■ Task objective ■
Sift the listing for lines that hold the string "required" and pull them out.

■ Listed records ■
* * * *

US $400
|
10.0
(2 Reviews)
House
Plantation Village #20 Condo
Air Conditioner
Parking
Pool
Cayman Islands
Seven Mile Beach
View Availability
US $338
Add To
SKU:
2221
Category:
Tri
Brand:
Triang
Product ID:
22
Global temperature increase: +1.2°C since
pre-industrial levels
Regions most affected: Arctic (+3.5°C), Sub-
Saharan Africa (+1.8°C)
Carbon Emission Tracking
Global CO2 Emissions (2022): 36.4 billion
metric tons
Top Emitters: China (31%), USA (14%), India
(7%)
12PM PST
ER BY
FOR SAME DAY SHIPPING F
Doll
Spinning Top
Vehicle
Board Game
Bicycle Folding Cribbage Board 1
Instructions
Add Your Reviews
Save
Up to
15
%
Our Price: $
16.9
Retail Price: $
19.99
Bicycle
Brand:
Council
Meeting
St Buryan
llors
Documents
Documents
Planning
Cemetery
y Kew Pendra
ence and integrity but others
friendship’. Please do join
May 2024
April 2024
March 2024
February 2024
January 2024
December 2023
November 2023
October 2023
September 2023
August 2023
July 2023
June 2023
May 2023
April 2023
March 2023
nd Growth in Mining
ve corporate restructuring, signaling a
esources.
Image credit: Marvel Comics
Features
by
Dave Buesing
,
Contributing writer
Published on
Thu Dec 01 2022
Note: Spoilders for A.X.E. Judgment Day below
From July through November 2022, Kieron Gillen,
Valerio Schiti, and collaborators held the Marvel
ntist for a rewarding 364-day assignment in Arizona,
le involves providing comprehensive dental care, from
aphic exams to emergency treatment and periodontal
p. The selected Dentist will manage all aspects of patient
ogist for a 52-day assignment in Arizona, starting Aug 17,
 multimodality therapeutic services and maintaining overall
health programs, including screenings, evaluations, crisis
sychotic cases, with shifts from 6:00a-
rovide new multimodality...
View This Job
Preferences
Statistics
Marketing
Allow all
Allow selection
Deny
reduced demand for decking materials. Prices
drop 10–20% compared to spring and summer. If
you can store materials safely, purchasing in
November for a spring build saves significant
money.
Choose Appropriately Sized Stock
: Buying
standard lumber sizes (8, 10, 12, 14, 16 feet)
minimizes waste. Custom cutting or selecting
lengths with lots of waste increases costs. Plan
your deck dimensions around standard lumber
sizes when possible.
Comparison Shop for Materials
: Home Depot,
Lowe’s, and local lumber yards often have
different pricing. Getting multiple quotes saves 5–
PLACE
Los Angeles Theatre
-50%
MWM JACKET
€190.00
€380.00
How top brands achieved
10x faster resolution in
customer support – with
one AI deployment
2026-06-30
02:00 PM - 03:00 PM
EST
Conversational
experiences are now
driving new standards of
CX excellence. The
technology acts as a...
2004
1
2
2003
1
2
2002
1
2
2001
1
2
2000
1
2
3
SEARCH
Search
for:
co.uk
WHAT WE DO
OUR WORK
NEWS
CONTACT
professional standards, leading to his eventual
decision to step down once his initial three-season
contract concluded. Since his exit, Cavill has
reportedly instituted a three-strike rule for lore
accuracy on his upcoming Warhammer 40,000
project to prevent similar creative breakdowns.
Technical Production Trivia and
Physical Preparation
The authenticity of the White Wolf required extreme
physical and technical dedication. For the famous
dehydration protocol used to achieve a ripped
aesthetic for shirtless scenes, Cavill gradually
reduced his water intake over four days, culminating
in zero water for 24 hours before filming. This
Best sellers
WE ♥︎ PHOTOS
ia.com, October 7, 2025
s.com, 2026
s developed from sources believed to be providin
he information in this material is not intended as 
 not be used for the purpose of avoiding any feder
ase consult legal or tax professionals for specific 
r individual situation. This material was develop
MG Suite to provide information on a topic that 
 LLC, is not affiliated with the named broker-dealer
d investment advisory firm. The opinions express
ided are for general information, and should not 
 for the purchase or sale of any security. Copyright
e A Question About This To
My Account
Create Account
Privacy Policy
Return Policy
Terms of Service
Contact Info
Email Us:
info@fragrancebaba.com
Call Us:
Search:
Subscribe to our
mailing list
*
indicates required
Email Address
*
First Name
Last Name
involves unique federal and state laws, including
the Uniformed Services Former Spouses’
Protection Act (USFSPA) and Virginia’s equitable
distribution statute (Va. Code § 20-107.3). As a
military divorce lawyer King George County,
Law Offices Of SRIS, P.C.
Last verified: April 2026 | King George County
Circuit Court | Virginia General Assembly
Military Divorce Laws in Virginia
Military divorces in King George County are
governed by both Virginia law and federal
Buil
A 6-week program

* * * *

■ Solution for this problem ■
The authenticity of the White Wolf required extreme
indicates required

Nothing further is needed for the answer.